Code repository for "The individual and global impact of copy number variants on complex human traits"
https://doi.org/10.1101/2021.08.10.21261839
Contact: Chiara Auwerx (chiara.auwerx -at- unil.ch) or Zoltan Kutalik (zoltan.kutalik -at- unil.ch).
Burden_analysis: Contains the scripts to calculate each individual's autosomal CNV burden (CNV_burden
) and determine which individual carries a CNV overlapping CNV regions (CNVRs) identified to be significantly associated to a trait through CNV-GWAS (CNVR_covariates
). Resulting data is used to perform CNV burden analyses on continuous traits (continuous
; both with and without correction for modifier CNVs), as well as life history traits (life_history
).
CNV_calling: Contains the pipeline for raw BAF and LRR data processing, CNV calling with PennCNV, quality score (QS) calculation, and transformation of QSs to the probe level.

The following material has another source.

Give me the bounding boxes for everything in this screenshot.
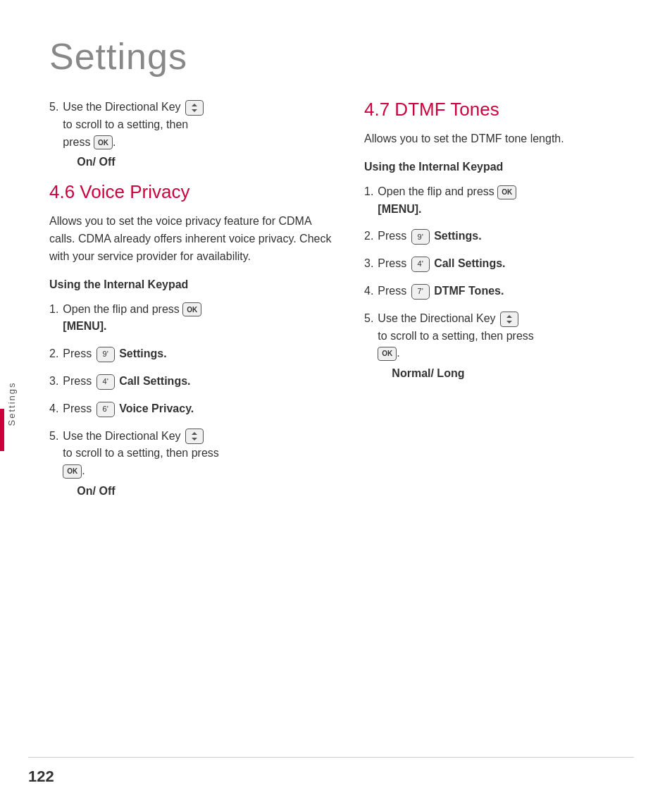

CNV_inheritance: Contains the scripts to calculate the fraction of CNVs individuals in our main analysis share with their UKBB siblings or random individuals.
EstBB: Contains the scripts to perform simulations aiming at establishing the power of our replication study in the Estonian Biobank.
GWAS: Contains script for sample selection (01_samples
), probe selection (02_probes
), covariate (03_covariates
) and phenotype (04_phenotypes
) extraction and correction, GWAS with PLINK (05_gwas
), identification of independent signals through stepwise conditional analysis (06_SCA
), CNVR definition (07_CNVR
) and annotation (08_ANNOVAR
), and locus zoom on specific candidate CNVRs (10_locus_zoom
).
CNV frequency and summary statistics available at:
http://dx.doi.org/10.17632/z54dc3b6jz.1
Alternatively, summary statistics can be downloaded from the GWAS Catalog under the study accession numbers: GCST90027274-GCST90027444.